— What you should do —
Starting with the line that has "Herzensangelegenheit!" in the records below and ending with the line that has "con la diosa Anat, que", output those lines exactly and nothing more; omit the pictures.

(Collected data entries)
* * * * * * * * *

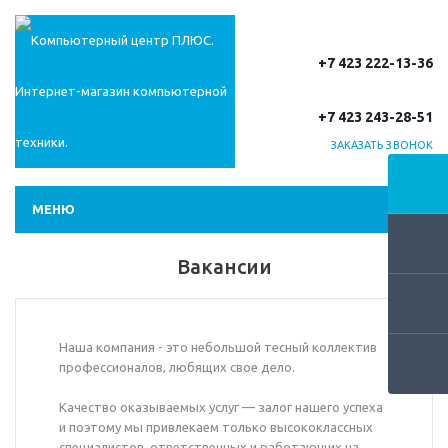
+7 423 222-13-36
+7 423 243-28-51
ЗАКАЗАТЬ ЗВОНОК
МЕНЮ
Вакансии
Наша компания - это небольшой тесный коллектив
профессионалов, любящих свое дело.
Качество оказываемых услуг — залог нашего успеха
и поэтому мы привлекаем только высококлассных
специалистов, ответственных и работающих на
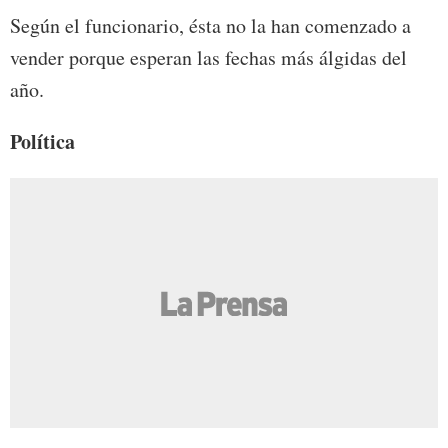
Según el funcionario, ésta no la han comenzado a
vender porque esperan las fechas más álgidas del
año.
Política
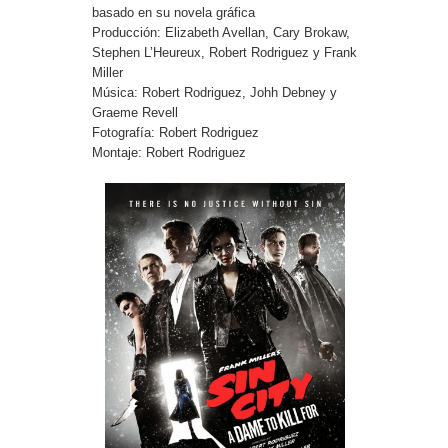
basado en su novela gráfica
Producción: Elizabeth Avellan, Cary Brokaw,
Stephen L’Heureux, Robert Rodriguez y Frank
Miller
Música: Robert Rodriguez, Johh Debney y
Graeme Revell
Fotografía: Robert Rodriguez
Montaje: Robert Rodriguez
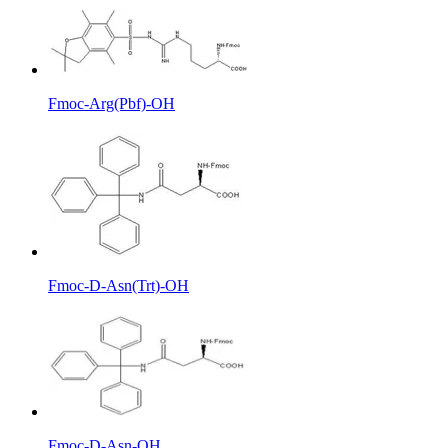
Fmoc-Arg(Pbf)-OH
Fmoc-D-Asn(Trt)-OH
Fmoc-D-Asn-OH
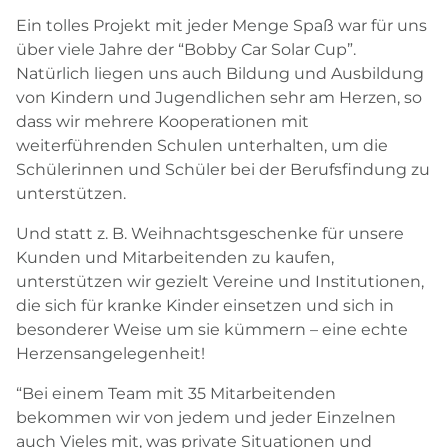
Ein tolles Projekt mit jeder Menge Spaß war für uns
über viele Jahre der “Bobby Car Solar Cup”.
Natürlich liegen uns auch Bildung und Ausbildung
von Kindern und Jugendlichen sehr am Herzen, so
dass wir mehrere Kooperationen mit
weiterführenden Schulen unterhalten, um die
Schülerinnen und Schüler bei der Berufsfindung zu
unterstützen.
Und statt z. B. Weihnachtsgeschenke für unsere
Kunden und Mitarbeitenden zu kaufen,
unterstützen wir gezielt Vereine und Institutionen,
die sich für kranke Kinder einsetzen und sich in
besonderer Weise um sie kümmern – eine echte
Herzensangelegenheit!
“Bei einem Team mit 35 Mitarbeitenden
bekommen wir von jedem und jeder Einzelnen
auch Vieles mit, was private Situationen und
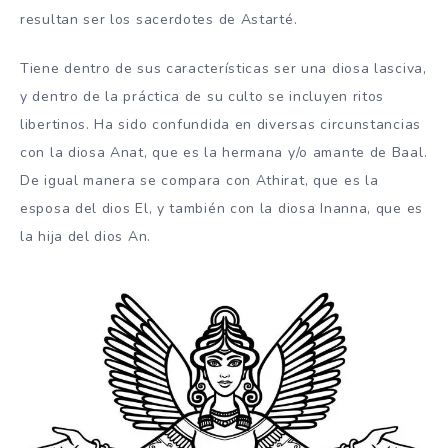
resultan ser los sacerdotes de Astarté.
Tiene dentro de sus características ser una diosa lasciva,
y dentro de la práctica de su culto se incluyen ritos
libertinos. Ha sido confundida en diversas circunstancias
con la diosa Anat, que es la hermana y/o amante de Baal.
De igual manera se compara con Athirat, que es la
esposa del dios El, y también con la diosa Inanna, que es
la hija del dios An.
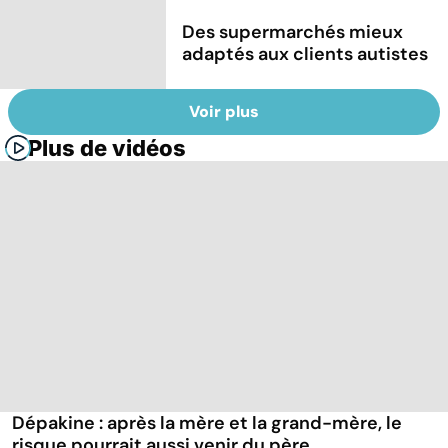
Des supermarchés mieux
adaptés aux clients autistes
Voir plus
Plus de vidéos
Dépakine : après la mère et la grand-mère, le
risque pourrait aussi venir du père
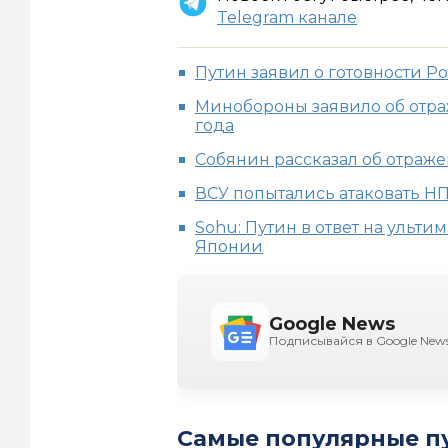
Telegram канале
Путин заявил о готовности Р
Минобороны заявило об отра
года
Собянин рассказал об отраж
ВСУ попытались атаковать Н
Sohu: Путин в ответ на ульт
Японии
Google News
Подписывайся в Google New
Самые популярные п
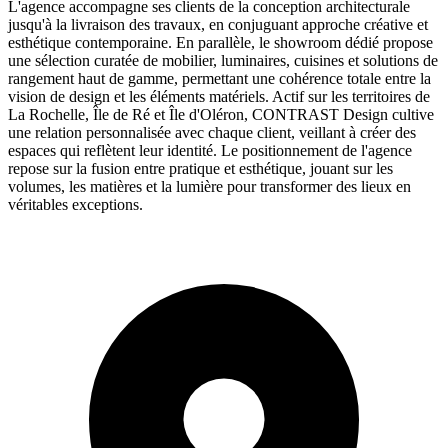
L'agence accompagne ses clients de la conception architecturale
jusqu'à la livraison des travaux, en conjuguant approche créative et
esthétique contemporaine. En parallèle, le showroom dédié propose
une sélection curatée de mobilier, luminaires, cuisines et solutions de
rangement haut de gamme, permettant une cohérence totale entre la
vision de design et les éléments matériels. Actif sur les territoires de
La Rochelle, Île de Ré et Île d'Oléron, CONTRAST Design cultive
une relation personnalisée avec chaque client, veillant à créer des
espaces qui reflètent leur identité. Le positionnement de l'agence
repose sur la fusion entre pratique et esthétique, jouant sur les
volumes, les matières et la lumière pour transformer des lieux en
véritables exceptions.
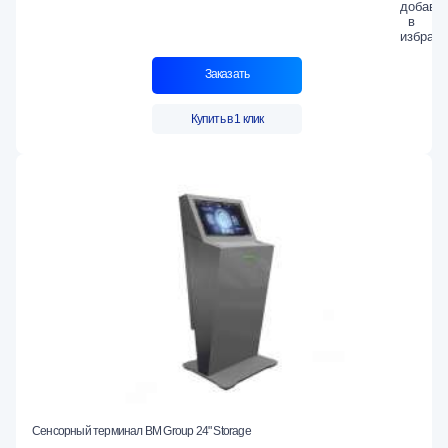
Заказать
Купить в 1 клик
Сенсорный терминал BM Group 24" Storage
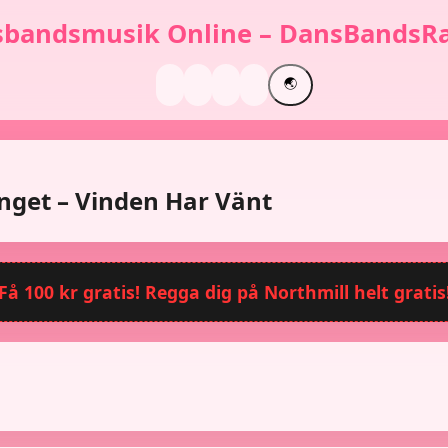
bandsmusik Online – DansBandsRa
🌏
nget – Vinden Har Vänt
Få 100 kr gratis! Regga dig på Northmill helt gratis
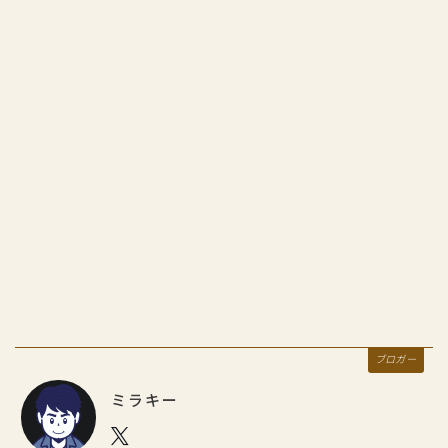
ブロガー
ミラキー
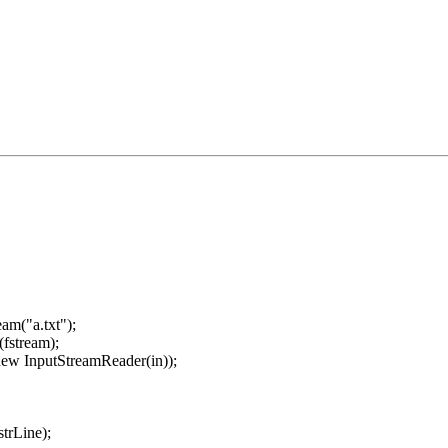
am("a.txt");
fstream);
ew InputStreamReader(in));
trLine);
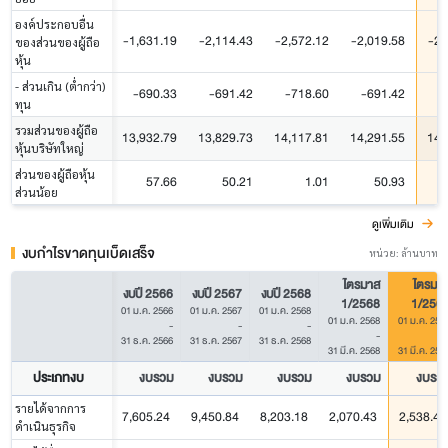
องค์ประกอบอื่น
-1,631.19
-2,114.43
-2,572.12
-2,019.58
-2,
ของส่วนของผู้ถือ
หุ้น
- ส่วนเกิน (ต่ำกว่า)
-690.33
-691.42
-718.60
-691.42
-
ทุน
รวมส่วนของผู้ถือ
13,932.79
13,829.73
14,117.81
14,291.55
14,
หุ้นบริษัทใหญ่
ส่วนของผู้ถือหุ้น
57.66
50.21
1.01
50.93
ส่วนน้อย
ดูเพิ่มเติม
งบกำไรขาดทุนเบ็ดเสร็จ
หน่วย: ล้านบาท
ไตรมาส
ไตรมา
งบปี 2566
งบปี 2567
งบปี 2568
1/2568
1/256
01 ม.ค. 2566
01 ม.ค. 2567
01 ม.ค. 2568
01 ม.ค. 2568
01 ม.ค. 256
-
-
-
-
31 ธ.ค. 2566
31 ธ.ค. 2567
31 ธ.ค. 2568
31 มี.ค. 2568
31 มี.ค. 256
ประเภทงบ
งบรวม
งบรวม
งบรวม
งบรวม
งบรว
รายได้จากการ
7,605.24
9,450.84
8,203.18
2,070.43
2,538.45
ดำเนินธุรกิจ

* * * * * * * * *

— Completed exercise —
Herzensangelegenheit!
“Bei einem Team mit 35 Mitarbeitenden
bekommen wir von jedem und jeder Einzelnen
auch Vieles mit, was private Situationen und
resultan ser los sacerdotes de Astarté.
Tiene dentro de sus características ser una diosa lasciva,
y dentro de la práctica de su culto se incluyen ritos
libertinos. Ha sido confundida en diversas circunstancias
con la diosa Anat, que es la hermana y/o amante de Baal.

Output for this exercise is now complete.